▶ **RECORDS PROVIDED**
···

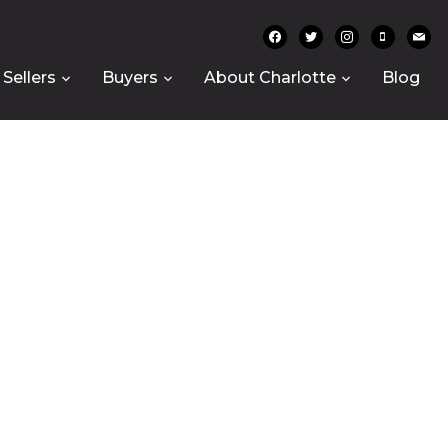
facebook
twitter
instagram
mobile
mail
Sellers
Buyers
About Charlotte
Blog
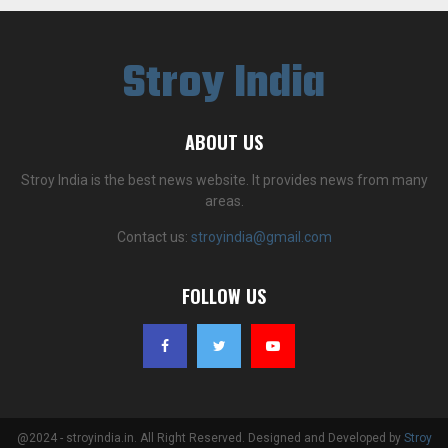
Stroy India
ABOUT US
Stroy India is the best news website. It provides news from many
areas.
Contact us:
stroyindia@gmail.com
FOLLOW US
@2024 - stroyindia.in. All Right Reserved. Designed and Developed by
Stroy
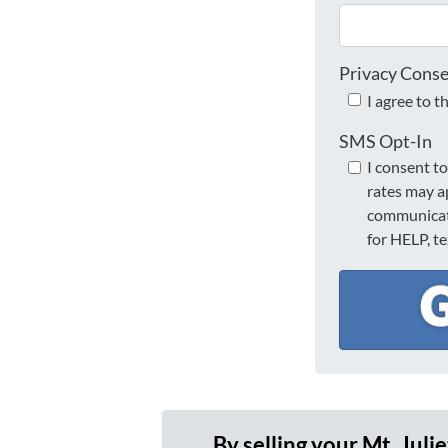
Privacy Cons
I agree to t
SMS Opt-In
I consent t
rates may a
communicati
for HELP, t
By selling your Mt. Juli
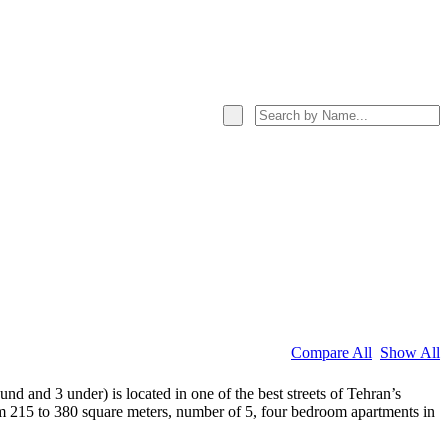
Compare All
Show All
d and 3 under) is located in one of the best streets of Tehran’s
om 215 to 380 square meters, number of 5, four bedroom apartments in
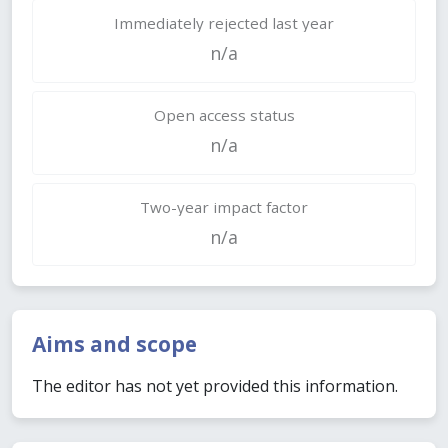
Immediately rejected last year
n/a
Open access status
n/a
Two-year impact factor
n/a
Aims and scope
The editor has not yet provided this information.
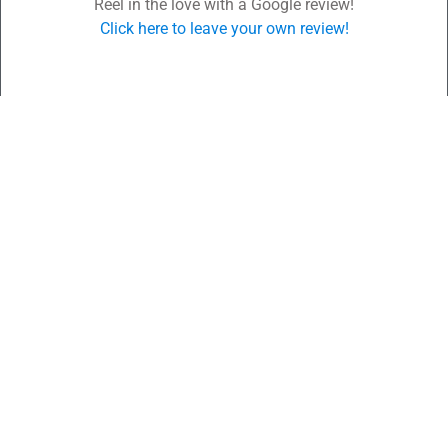
Reel in the love with a Google review!
Click here to leave your own review!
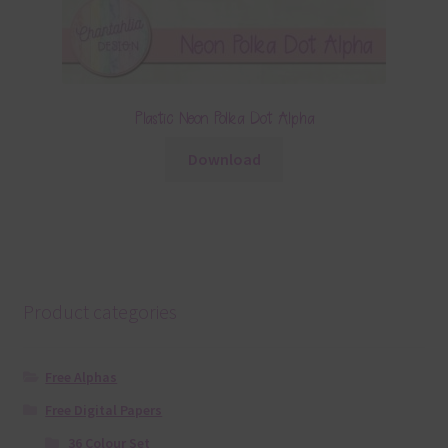
Plastic Neon Polka Dot Alpha
Download
Product categories
Free Alphas
Free Digital Papers
36 Colour Set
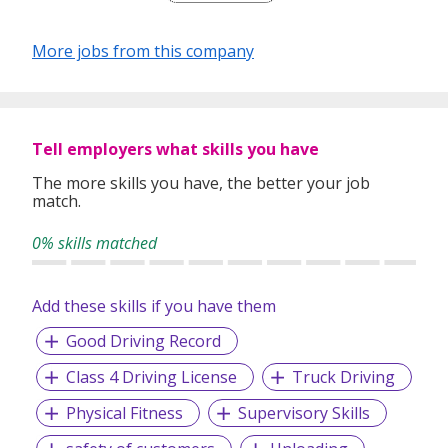
We believe that businesses are grown by nurturing
relationships and so we pride ourselves on being a people
More jobs from this company
centric company. Apart from our renowned logistics
management capabilities, CBG offers top-notch customer
service with that much needed human touch; we work to
ensure that each customer has a positive experience with
CBG Logistics.
Tell employers what skills you have
We understand that the global economy demands
The more skills you have, the better your job
match.
enhanced connectivity, and this why we have built our
business around the one goal of
Connecting Businesses
0% skills matched
Globally
Add these skills if you have them
Good Driving Record
Class 4 Driving License
Truck Driving
Physical Fitness
Supervisory Skills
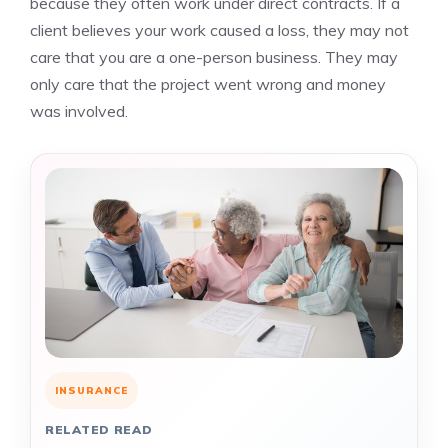
because they often work under direct contracts. If a
client believes your work caused a loss, they may not
care that you are a one-person business. They may
only care that the project went wrong and money
was involved.
INSURANCE
RELATED READ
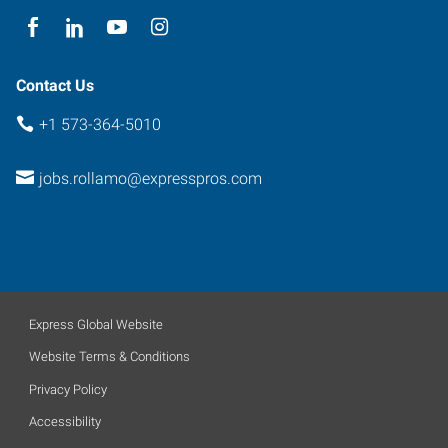
Contact Us
+1 573-364-5010
jobs.rollamo@expresspros.com
Express Global Website
Website Terms & Conditions
Privacy Policy
Accessibility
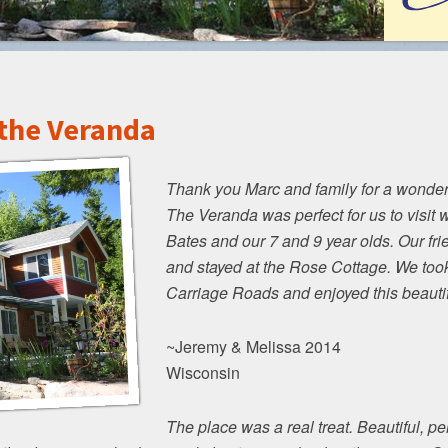
 the Veranda
Thank you Marc and family for a wonderf
The Veranda was perfect for us to visit w
Bates and our 7 and 9 year olds. Our fr
and stayed at the Rose Cottage. We took
Carriage Roads and enjoyed this beauti
~Jeremy & Melissa 2014
Wisconsin
The place was a real treat. Beautiful, pe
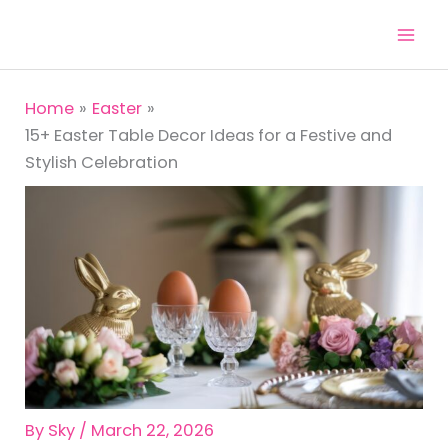
Skip
to
content
Home
Easter
15+ Easter Table Decor Ideas for a Festive and
Stylish Celebration
By
Sky
/
March 22, 2026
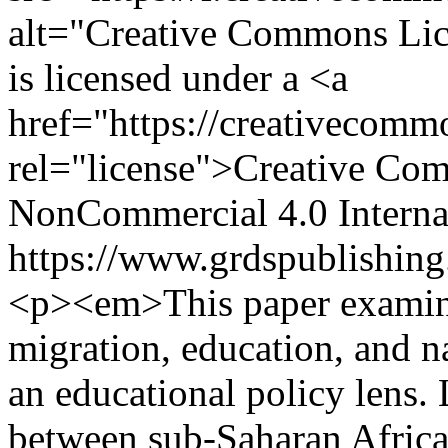
alt="Creative Commons Li
is licensed under a <a
href="https://creativecommo
rel="license">Creative Com
NonCommercial 4.0 Interna
https://www.grdspublishing
<p><em>This paper examine
migration, education, and n
an educational policy lens. 
between sub-Saharan Africa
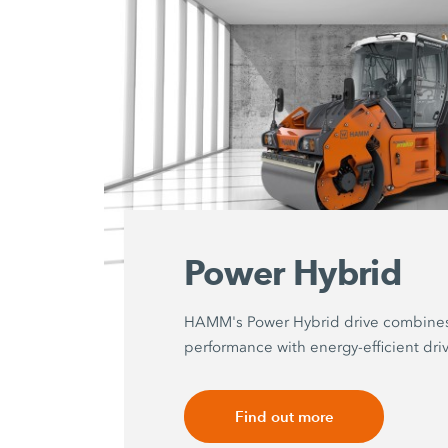
Power Hybrid
HAMM's Power Hybrid drive combine
performance with energy-efficient dri
Find out more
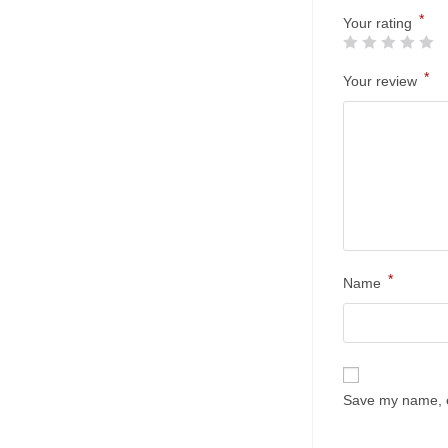
*
Your rating
*
Your review
*
Name
Save my name, em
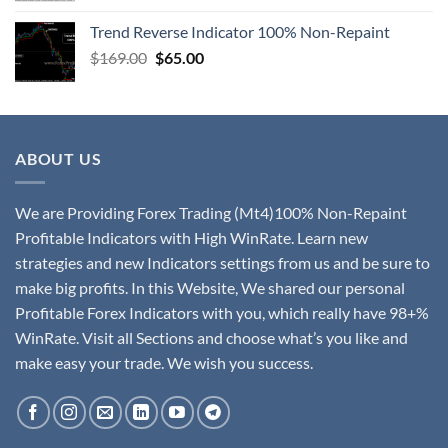
Trend Reverse Indicator 100% Non-Repaint
$
169.00
$
65.00
ABOUT US
We are Providing Forex Trading (Mt4)100% Non-Repaint
Profitable Indicators with High WinRate. Learn new
strategies and new Indicators settings from us and be sure to
make big profits. In this Website, We shared our personal
Profitable Forex Indicators with you, which really have 98+%
WinRate. Visit all Sections and choose what’s you like and
make easy your trade. We wish you success.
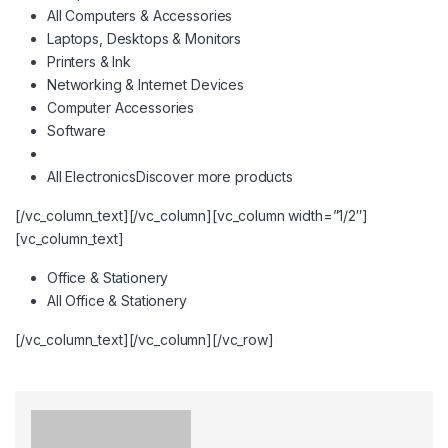
All Computers & Accessories
Laptops, Desktops & Monitors
Printers & Ink
Networking & Internet Devices
Computer Accessories
Software
All Electronics
Discover more products
[/vc_column_text][/vc_column][vc_column width=”1/2″]
[vc_column_text]
Office & Stationery
All Office & Stationery
[/vc_column_text][/vc_column][/vc_row]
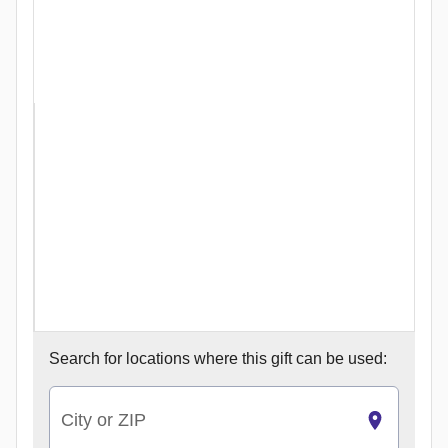
Search for
locations where this gift can be used:
City or ZIP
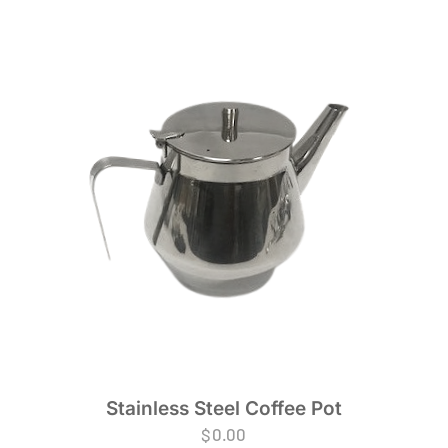
Stainless Steel Coffee Pot
$
0.00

···

▶ **WHAT YOU NEED TO DO**
Copy out exactly the material that runs from the line with "and Developed by" to the line with "om 215 to 380", ends included, and leave the pictures behind.

▶ **TASK RESULT**
@2024 - stroyindia.in. All Right Reserved. Designed and Developed by
Stroy
Privacy Cons
I agree to t
SMS Opt-In
I consent t
rates may a
communicati
for HELP, t
By selling your Mt. Juli
Compare All
Show All
d and 3 under) is located in one of the best streets of Tehran’s
om 215 to 380 square meters, number of 5, four bedroom apartments in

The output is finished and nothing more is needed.